Quando regressei de licença de maternidade, comecei a trabalhar em part-time, 3 dias por semana, coisa que já tinha pedido desde o início, mas que me foram adiando porque a equipa nunca estava completa.
E para uma mãe, é a situação perfeita.
Já aqui o disse que, por muito pouco interessante que seja o meu trabalho, não me vejo a estar indefinidamente sem trabalhar.
Assim, tenho tempo para tudo.
Quando estou no trabalho dedico-me a 100%, porque sei que tenho uma sorte do caraças em poder ter esta oportunidade, e porque estando a trabalhar à distância tenho de mostrar o que valho a dobrar, porque ninguém me vê a trabalhar, logo tenho mesmo de mostrar resultados.
Quando termino, posso dedicar-me àquilo que é mais importante, quer seja um outro projecto profissional (que não me sustenta, mas que me dá prazer), quer seja os filhos, a casa, as compras, os jantares ou as roupas.
O corte no ordenado é largamente compensado com a redução do nível do stress e com o tempo que ganho para a família.
A minha vida seria totalmente caótica se trabalhasse, como o Tê e como a maior parte das mães que conheço, das 9h às 17h30 que nunca são antes das 18h30, mais 1 hora de caminho para lá e para cá.
Entre a realização profissional a recibos verdes, ou a segurança de poder contar com um ordenado ao fim do mês, nesta fase da minha vida a segunda é, sem sombra de dúvida, mais importante.
O triste desta história é que parece que só é possível porque a empresa para quem trabalho não é portuguesa nem está em Portugal.

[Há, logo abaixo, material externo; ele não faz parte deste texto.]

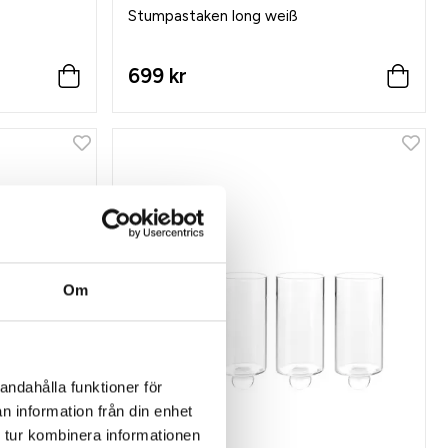
Stumpastaken long weiß
699 kr
Om
andahålla funktioner för
n information från din enhet
 tur kombinera informationen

Isto exige esforço por parte dos meus chefes, e também confiança, pois têm de analisar o meu trabalho com base nos resultados - aquilo que realmente interessa - e não na quantidade de horas que eu passo sentada à secretária ou em frente à máquina do café.
Por uma mudança de mentalidades, chefes de Portugal, inspirem-se!